**To do**
From the line that includes "Kiti (411, 2463)" to the last line of the records, inclusive, repeat each line exactly.

**Material supplied**
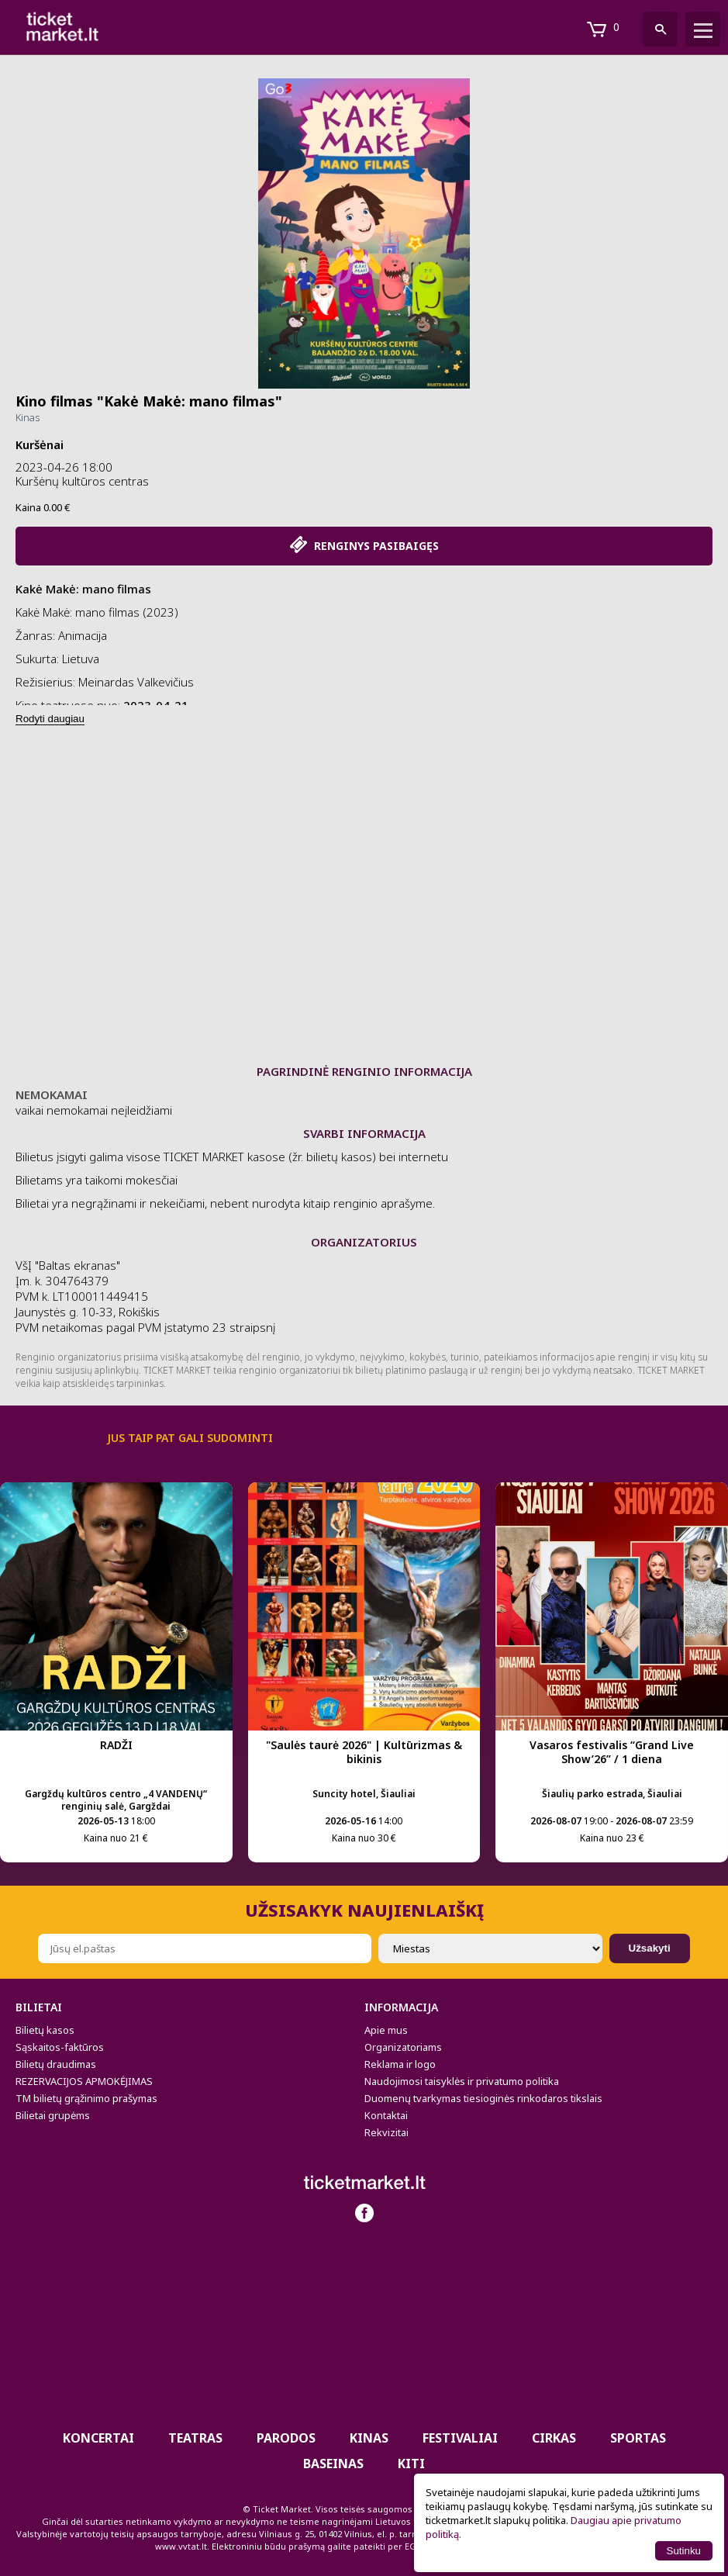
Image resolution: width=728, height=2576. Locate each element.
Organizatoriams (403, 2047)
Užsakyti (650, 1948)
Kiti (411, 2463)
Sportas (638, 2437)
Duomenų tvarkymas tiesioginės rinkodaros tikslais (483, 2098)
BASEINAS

**Answer box**
Kiti (411, 2463)
Sportas (638, 2437)
Duomenų tvarkymas tiesioginės rinkodaros tikslais (483, 2098)
BASEINAS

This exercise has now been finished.